*WORK REQUIRED*: Could you filter the records below down to the lines that include the word "ремонту"?

*STUDY MATERIAL*:
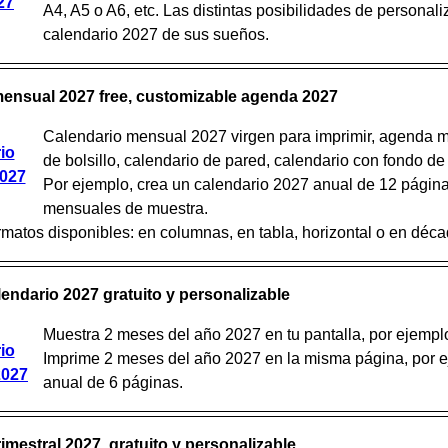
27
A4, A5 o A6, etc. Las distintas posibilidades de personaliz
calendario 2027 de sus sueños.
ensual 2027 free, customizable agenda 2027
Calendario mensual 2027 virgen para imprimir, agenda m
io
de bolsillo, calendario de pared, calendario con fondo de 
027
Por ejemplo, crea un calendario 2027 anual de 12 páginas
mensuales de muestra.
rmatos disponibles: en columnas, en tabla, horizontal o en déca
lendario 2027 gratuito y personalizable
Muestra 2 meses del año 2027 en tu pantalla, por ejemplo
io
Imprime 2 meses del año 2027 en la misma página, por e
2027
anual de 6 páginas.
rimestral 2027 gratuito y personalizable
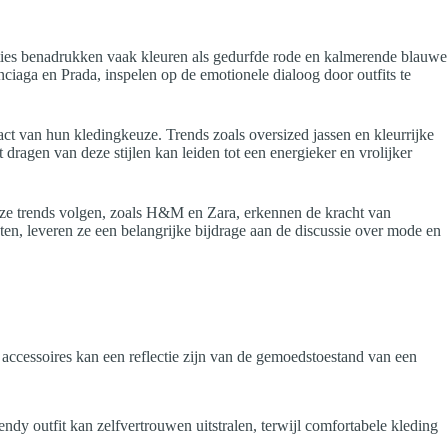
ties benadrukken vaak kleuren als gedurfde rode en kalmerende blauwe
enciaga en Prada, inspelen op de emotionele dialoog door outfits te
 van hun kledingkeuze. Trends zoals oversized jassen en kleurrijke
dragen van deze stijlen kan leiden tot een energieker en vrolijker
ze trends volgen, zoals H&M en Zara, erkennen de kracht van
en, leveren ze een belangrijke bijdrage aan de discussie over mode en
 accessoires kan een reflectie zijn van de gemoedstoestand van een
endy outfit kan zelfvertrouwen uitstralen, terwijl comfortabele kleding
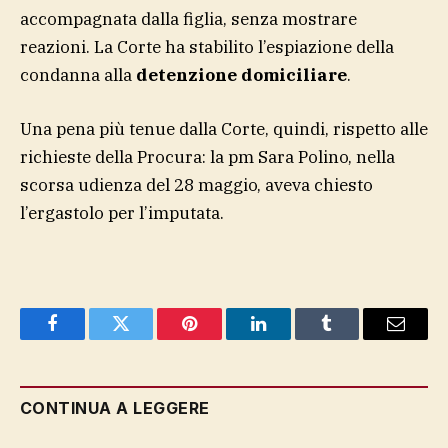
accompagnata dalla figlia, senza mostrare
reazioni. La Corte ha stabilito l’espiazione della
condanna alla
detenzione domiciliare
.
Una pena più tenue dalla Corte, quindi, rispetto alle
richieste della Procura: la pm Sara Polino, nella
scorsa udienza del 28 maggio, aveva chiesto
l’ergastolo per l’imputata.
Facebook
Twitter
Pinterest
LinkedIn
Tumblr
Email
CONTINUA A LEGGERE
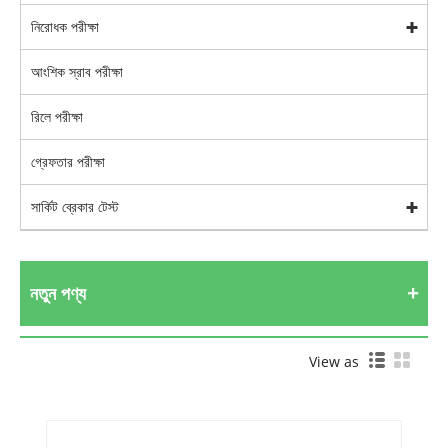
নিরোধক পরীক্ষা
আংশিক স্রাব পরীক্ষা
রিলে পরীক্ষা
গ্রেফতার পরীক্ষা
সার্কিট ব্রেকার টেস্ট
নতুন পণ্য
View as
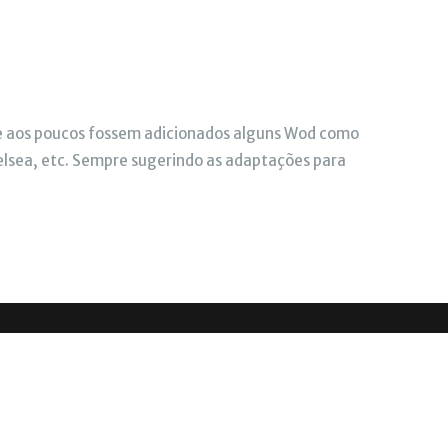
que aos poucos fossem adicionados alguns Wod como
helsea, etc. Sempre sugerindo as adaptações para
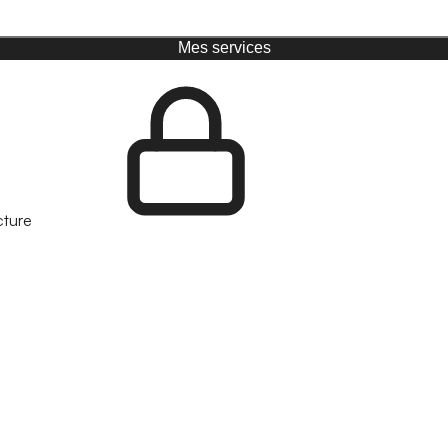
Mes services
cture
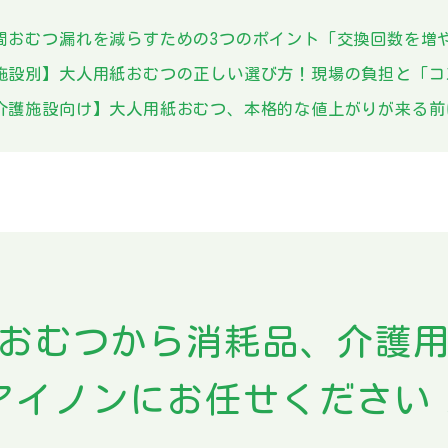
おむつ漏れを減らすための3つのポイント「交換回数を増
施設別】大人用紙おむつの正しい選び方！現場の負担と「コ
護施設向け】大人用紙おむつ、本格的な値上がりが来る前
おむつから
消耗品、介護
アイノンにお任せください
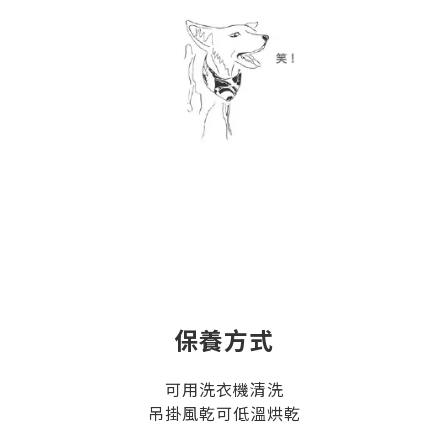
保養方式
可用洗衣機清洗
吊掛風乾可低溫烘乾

==

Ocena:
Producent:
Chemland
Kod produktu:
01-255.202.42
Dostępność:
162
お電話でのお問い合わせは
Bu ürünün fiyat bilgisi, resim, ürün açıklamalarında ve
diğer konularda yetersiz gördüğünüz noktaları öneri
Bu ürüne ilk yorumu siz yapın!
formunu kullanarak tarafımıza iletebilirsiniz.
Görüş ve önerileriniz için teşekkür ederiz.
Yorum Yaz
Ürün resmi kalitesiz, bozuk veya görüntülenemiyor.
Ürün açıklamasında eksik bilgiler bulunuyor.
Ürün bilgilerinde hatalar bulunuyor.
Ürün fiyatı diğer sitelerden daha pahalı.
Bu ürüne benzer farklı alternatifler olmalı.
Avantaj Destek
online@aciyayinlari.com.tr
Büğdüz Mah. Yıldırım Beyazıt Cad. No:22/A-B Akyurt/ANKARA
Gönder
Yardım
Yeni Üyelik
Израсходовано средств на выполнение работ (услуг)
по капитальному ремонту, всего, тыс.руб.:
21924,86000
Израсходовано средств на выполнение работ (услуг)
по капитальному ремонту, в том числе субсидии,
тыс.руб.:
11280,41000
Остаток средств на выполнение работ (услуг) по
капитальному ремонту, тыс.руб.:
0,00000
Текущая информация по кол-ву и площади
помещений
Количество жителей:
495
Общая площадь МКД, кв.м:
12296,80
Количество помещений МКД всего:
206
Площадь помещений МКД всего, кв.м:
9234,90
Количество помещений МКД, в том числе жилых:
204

*OUTPUT OF THE EXERCISE*:
по капитальному ремонту, всего, тыс.руб.:
по капитальному ремонту, в том числе субсидии,
капитальному ремонту, тыс.руб.:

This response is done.